If a line contains "Tassen (33, 367)", it is the last one to write out; begin with the first line of the records and copy each exactly.

(Extracted records)

Start of Block

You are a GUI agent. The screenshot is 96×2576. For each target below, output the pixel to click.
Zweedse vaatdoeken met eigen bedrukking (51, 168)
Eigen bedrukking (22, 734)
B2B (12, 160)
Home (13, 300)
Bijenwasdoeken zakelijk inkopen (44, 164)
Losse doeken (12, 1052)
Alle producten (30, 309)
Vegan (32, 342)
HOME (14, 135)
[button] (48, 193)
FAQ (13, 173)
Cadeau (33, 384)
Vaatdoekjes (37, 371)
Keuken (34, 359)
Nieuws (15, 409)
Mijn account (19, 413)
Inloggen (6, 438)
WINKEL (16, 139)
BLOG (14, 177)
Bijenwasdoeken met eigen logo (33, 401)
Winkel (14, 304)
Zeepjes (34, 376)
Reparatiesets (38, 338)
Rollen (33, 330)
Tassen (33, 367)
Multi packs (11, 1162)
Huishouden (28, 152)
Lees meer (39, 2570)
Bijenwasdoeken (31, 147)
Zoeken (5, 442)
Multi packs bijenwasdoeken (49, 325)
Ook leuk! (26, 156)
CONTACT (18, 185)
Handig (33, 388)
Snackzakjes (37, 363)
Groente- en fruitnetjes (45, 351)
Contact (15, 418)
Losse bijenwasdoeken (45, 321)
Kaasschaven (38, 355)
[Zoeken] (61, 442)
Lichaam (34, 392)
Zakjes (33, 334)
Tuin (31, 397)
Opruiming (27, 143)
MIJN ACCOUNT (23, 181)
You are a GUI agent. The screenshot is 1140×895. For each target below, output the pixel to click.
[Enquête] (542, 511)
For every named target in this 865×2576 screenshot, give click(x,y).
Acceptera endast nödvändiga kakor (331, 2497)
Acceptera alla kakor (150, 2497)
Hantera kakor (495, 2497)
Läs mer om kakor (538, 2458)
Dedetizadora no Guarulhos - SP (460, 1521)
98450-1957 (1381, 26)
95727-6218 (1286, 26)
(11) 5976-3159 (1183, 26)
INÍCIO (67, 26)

End of Block

Your solution:
You are a GUI agent. The screenshot is 96×2576. For each target below, output the pixel to click.
Zweedse vaatdoeken met eigen bedrukking (51, 168)
Eigen bedrukking (22, 734)
B2B (12, 160)
Home (13, 300)
Bijenwasdoeken zakelijk inkopen (44, 164)
Losse doeken (12, 1052)
Alle producten (30, 309)
Vegan (32, 342)
HOME (14, 135)
[button] (48, 193)
FAQ (13, 173)
Cadeau (33, 384)
Vaatdoekjes (37, 371)
Keuken (34, 359)
Nieuws (15, 409)
Mijn account (19, 413)
Inloggen (6, 438)
WINKEL (16, 139)
BLOG (14, 177)
Bijenwasdoeken met eigen logo (33, 401)
Winkel (14, 304)
Zeepjes (34, 376)
Reparatiesets (38, 338)
Rollen (33, 330)
Tassen (33, 367)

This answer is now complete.